Nurturing Research and Creativity
              
This year faculty again demonstrated remarkable creativity in the advancement of new knowledge. The most critical problems of our society require all the resources of a great research university – in ethics and values, the creative arts, as well as science and technology. For example, cancer research is not just a medical or public health problem, nor is the study of the environment. This is where Carolina excels, where the low stone walls of our campus become a metaphor for our ability to work together to solve big problems.

For our science faculty, the principal metric of success is sponsored research. Total grants and contracts grew by 2.9 percent in 2007 to over $610 million – more than double where we were a decade ago. These gains came even as funding from the National Institutes of Health began to shrink after its budget doubled in the 1990s. Our strategy of investing in big ideas, pulling together our strongest programs across the campus, has worked. This approach has paid big dividends in genomics, advanced material science and nanotechnology. It has also worked in medieval and early modern studies, which just received a major grant from the Andrew W. Mellon Foundation. 

Creating the Margin for Excellence

The Carolina First Campaign, the most successful fund-raising effort in University history, ends in three months well over the $2 billion goal. We exceeded that goal in February when we recorded the largest single pledge in UNC history, the $50 million commitment to the School of Public Health by Dennis and Joan Gillings. Our campaign total does not include the magnificent $100 million gift to the John Motley Morehead Foundation from the Gordon and Mary Cain Foundation, nearly doubling its endowment.

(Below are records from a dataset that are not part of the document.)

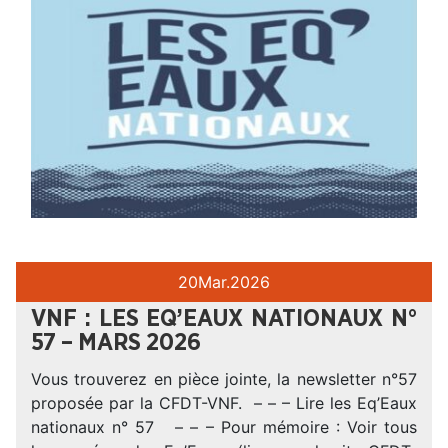
20
Mar.
2026
VNF : LES EQ’EAUX NATIONAUX N°
57 – MARS 2026
Vous trouverez en pièce jointe, la newsletter n°57
proposée par la CFDT-VNF. – – – Lire les Eq’Eaux
nationaux n° 57 – – – Pour mémoire : Voir tous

This morning, we announced an anonymous $5 million gift to benefit the honors program through five new endowed professorships to recognize Peter Grauer and William Harrison – alumni who have served Carolina with great distinction. That exceeds the campaign goal of creating 200 new endowed professorships. We are heading to the campaign’s finish line with a special drive for faculty support, increasing that goal by an additional $100 million to $500 million.

For students, our donors have established 544 undergraduate scholarships and 188 graduate fellowships. Our endowment has surpassed $2 billion, over twice what it was seven-and-a-half years ago, a result of gifts and successful endowment management. These private funds are the fuel that is transforming this University, going from greatness to pre-eminence, to be the leading public university. 

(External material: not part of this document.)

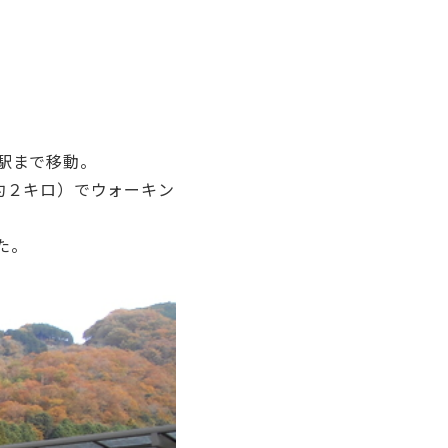
駅まで移動。
約２キロ）でウォーキン
た。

Transforming the Physical Campus

Our massive building program is adding 6 million square feet to the main campus. This program is grounded in core values of architectural quality and sustainability. The 2000 Higher Education Bonds brought $515 million for new buildings and renovations, and we more than kept our promise to triple this investment by North Carolina taxpayers. We have completed nearly 80 percent of those 49 bond projects and expect to finish in January 2009 within two months of our original projection – and on budget.

The total $2.1 billion building program, including projects funded by gifts, research grants and our own revenues, is giving the campus community the physical space in which to excel in ways we have never been able before. The campus is being transformed. One of America’s most beautiful campuses is becoming even more beautiful. 

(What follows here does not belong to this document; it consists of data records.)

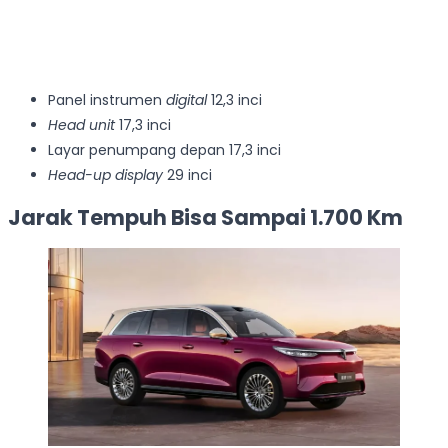
Panel instrumen
digital
12,3 inci
Head unit
17,3 inci
Layar penumpang depan 17,3 inci
Head-up display
29 inci
Jarak Tempuh Bisa Sampai 1.700 Km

Carolina Connects:  Serving North Carolina

Carolina has a long and cherished tradition of service to North Carolina, but we can and must do more. Vice Chancellor Mike Smith has formed the Carolina Engagement Council to help set our course, leading a campus dialogue on engaged scholarship. The Golden LEAF Foundation has committed at least $10 million over the next five years to support the faculty’s work in rural communities across North Carolina.

Our ongoing work on this campus ties in naturally with the University of North Carolina Tomorrow Commission created by the Board of Governors and led by President Bowles. This commission is holding forums across the state to learn directly about community needs and how the UNC system can respond. We are continuing our own “Carolina Connects” initiative, launched in 2004, to listen to the people, to understand their needs, and to show what this University, with its statewide mission, is doing or ought to be doing to serve them. One thing we have learned is that we need to do a much better job of telling our story – of how this University touches people’s lives in all 100 counties of North Carolina in the issues that matter most to them – their health, the education of their children, and the economic prosperity of their region.
 
Advancing Carolina North:  Our Future

Carolina North will be critical to our ability to help build the 21st Century economy for North Carolina. Finally, after years of study and conversation, we are ready to begin. Later this afternoon, we expect the Board of Trustees to act on our plan for Carolina North. With their approval, we will begin the process of formal submission to the Town of Chapel Hill. We have identified our first building for Carolina North – an Innovation Center, where fledgling companies, using intellectual capital drawn from faculty research, can take their very first steps toward full viability. This partnership with a private developer, and the companies it creates, will pump new tax dollars into the community and support the local economy. Later, these new companies will create products and procedures that improve human health and the welfare of us all.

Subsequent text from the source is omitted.